東芝は12月24日、システムLSI事業の収益力強化のため、注力領域分野への集中的な資源投入、ファブレス化/ファブライト化を含む抜本的な事業モデルの見直しなどの事業構造改革を加速させるため、2011年1月1日付でシステムLSI事業部を2つの事業部に再編することを発表した。
今回の組織再編は、意思決定のスピードアップと経営リソースの効率的活用を目的としたもので、同事業部を、先端SoCを中心とする「ロジックLSI事業部」と、汎用性の高い製品群の「アナログ・イメージングIC事業部」へと組織分割する。
ロジックLSI事業部は、カスタム性の強い製品の需要の変動に対して自社の製造ラインとアウトソーシングを組み合わせ、柔軟な製造体制を構築するとしており、2011年度から40nmプロセス製品を含む先端製品については、複数の外部ファウンドリへの生産委託を拡大し、自社の300mmウェハ生産拠点を大分工場へ集約することで経営効率を高めるとしているほか、設計開発部門に対し集中的にリソースを投入していく方針を示す。
一方のアナログ・イメージングIC事業部は、アナログIC、CMOSイメージセンサを含むイメージングICに注力する。
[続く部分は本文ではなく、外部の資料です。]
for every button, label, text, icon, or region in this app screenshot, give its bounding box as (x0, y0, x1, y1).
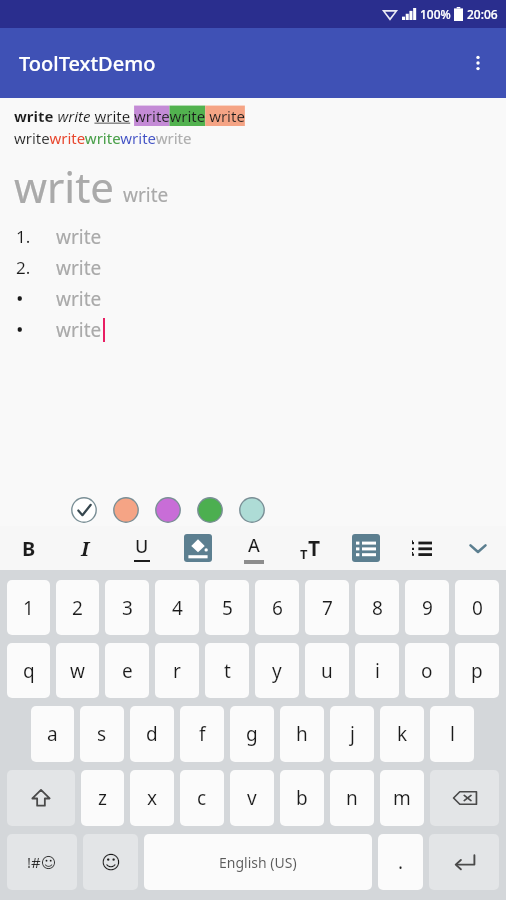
button[interactable]: 8 (355, 580, 399, 635)
staticText: U (135, 534, 149, 559)
button[interactable]: p (455, 643, 499, 698)
button[interactable]: 4 (155, 580, 199, 635)
button[interactable]: Italic (57, 526, 114, 570)
staticText: English (US) (219, 853, 297, 872)
staticText: I (81, 535, 90, 562)
button[interactable]: Colour swatch (238, 496, 266, 524)
staticText: k (397, 721, 408, 747)
button[interactable]: j (330, 706, 374, 762)
staticText: write (123, 182, 169, 208)
button[interactable]: b (280, 770, 324, 826)
staticText: 8 (372, 595, 383, 621)
button[interactable]: Emoji (83, 834, 138, 890)
staticText: b (296, 785, 308, 811)
button[interactable]: Colour swatch (112, 496, 140, 524)
staticText: t (224, 658, 231, 684)
button[interactable]: f (180, 706, 224, 762)
button[interactable]: Colour swatch (196, 496, 224, 524)
staticText: A (248, 533, 260, 558)
staticText: o (421, 658, 433, 684)
staticText: ToolTextDemo (19, 50, 156, 77)
button[interactable]: Highlight colour (170, 526, 226, 570)
button[interactable]: 5 (205, 580, 249, 635)
button[interactable]: Backspace (430, 770, 499, 826)
button[interactable]: Shift (7, 770, 75, 826)
button[interactable]: s (80, 706, 124, 762)
staticText: g (246, 721, 258, 747)
button[interactable]: v (230, 770, 274, 826)
button[interactable]: 6 (255, 580, 299, 635)
staticText: p (471, 658, 483, 684)
staticText: writewritewritewritewrite (14, 128, 192, 148)
button[interactable]: Text size (282, 526, 338, 570)
staticText: s (97, 721, 107, 747)
button[interactable]: Symbols (7, 834, 77, 890)
staticText: write (56, 286, 102, 312)
staticText: 1. (16, 225, 31, 248)
button[interactable]: m (380, 770, 424, 826)
button[interactable]: Colour swatch (154, 496, 182, 524)
button[interactable]: w (56, 643, 99, 698)
button[interactable]: r (155, 643, 199, 698)
button[interactable]: q (7, 643, 50, 698)
button[interactable]: n (330, 770, 374, 826)
staticText: i (375, 658, 380, 684)
button[interactable]: 2 (56, 580, 99, 635)
button[interactable]: Numbered list (394, 526, 450, 570)
button[interactable]: 7 (305, 580, 349, 635)
button[interactable]: . (378, 834, 423, 890)
staticText: 2. (16, 256, 31, 279)
button[interactable]: h (280, 706, 324, 762)
staticText: 6 (272, 595, 283, 621)
button[interactable]: i (355, 643, 399, 698)
staticText: 0 (472, 595, 483, 621)
button[interactable]: c (180, 770, 224, 826)
button[interactable]: Colour swatch (70, 496, 98, 524)
staticText: 5 (222, 595, 233, 621)
staticText: write (56, 317, 102, 343)
button[interactable]: 1 (7, 580, 50, 635)
button[interactable]: English (US) (144, 834, 372, 890)
staticText: u (321, 658, 333, 684)
staticText: write (56, 224, 102, 250)
button[interactable]: Bold (0, 526, 57, 570)
staticText: 100% (420, 6, 451, 22)
staticText: write (14, 158, 115, 215)
staticText: B (22, 535, 36, 562)
button[interactable]: l (430, 706, 474, 762)
staticText: T (300, 545, 308, 563)
button[interactable]: z (81, 770, 124, 826)
button[interactable]: 9 (405, 580, 449, 635)
button[interactable]: More options (456, 41, 500, 85)
button[interactable]: Bulleted list (338, 526, 394, 570)
staticText: write write write writewrite write (14, 106, 249, 126)
staticText: y (272, 658, 282, 684)
button[interactable]: Underline (114, 526, 170, 570)
staticText: • (16, 316, 24, 343)
button[interactable]: k (380, 706, 424, 762)
button[interactable]: Text colour (226, 526, 282, 570)
button[interactable]: Enter (429, 834, 499, 890)
staticText: e (122, 658, 133, 684)
button[interactable]: y (255, 643, 299, 698)
button[interactable]: x (130, 770, 174, 826)
button[interactable]: t (205, 643, 249, 698)
staticText: w (70, 658, 85, 684)
button[interactable]: 0 (455, 580, 499, 635)
staticText: x (147, 785, 158, 811)
button[interactable]: a (31, 706, 74, 762)
button[interactable]: 3 (105, 580, 149, 635)
button[interactable]: e (105, 643, 149, 698)
button[interactable]: u (305, 643, 349, 698)
button[interactable]: g (230, 706, 274, 762)
staticText: T (308, 534, 321, 563)
staticText: l (450, 721, 455, 747)
button[interactable]: d (130, 706, 174, 762)
button[interactable]: Collapse (450, 526, 506, 570)
staticText: f (199, 721, 206, 747)
staticText: 2 (72, 595, 83, 621)
staticText: ☺ (101, 851, 121, 873)
button[interactable]: o (405, 643, 449, 698)
staticText: 1 (23, 595, 34, 621)
staticText: c (197, 785, 207, 811)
生産については、大分工場や岩手東芝エレクトロニクスなどの、300mmウェハラインも含めた既存の生産ラインを活用する計画で、汎用性の高い製品に注力することで、生産ラインの効率を高め、事業の拡大と収益性の向上を両立する計画としている。
また、同日、同社とソニー、ソニー・コンピュータエンタテインメントの合弁会社である長崎セミコンダクターマニュファクチャリングの合弁関係を解消、製造設備をソニーに譲渡することでも基本合意をしており、これらの施策はシステムLSI事業部の構造改革を加速するものであり、アセットライト化を図るとともに、大分工場に経営資源を集中し、生産性とコスト競争力を高めていく方針であるとしており、こすいた事業構造改革を通して、システムLSI事業分野のそれぞれの事業領域の特性に応じた事業運営を行い、経営効率化を図り、収益性の改善と事業体質の強化を図りたいとしている。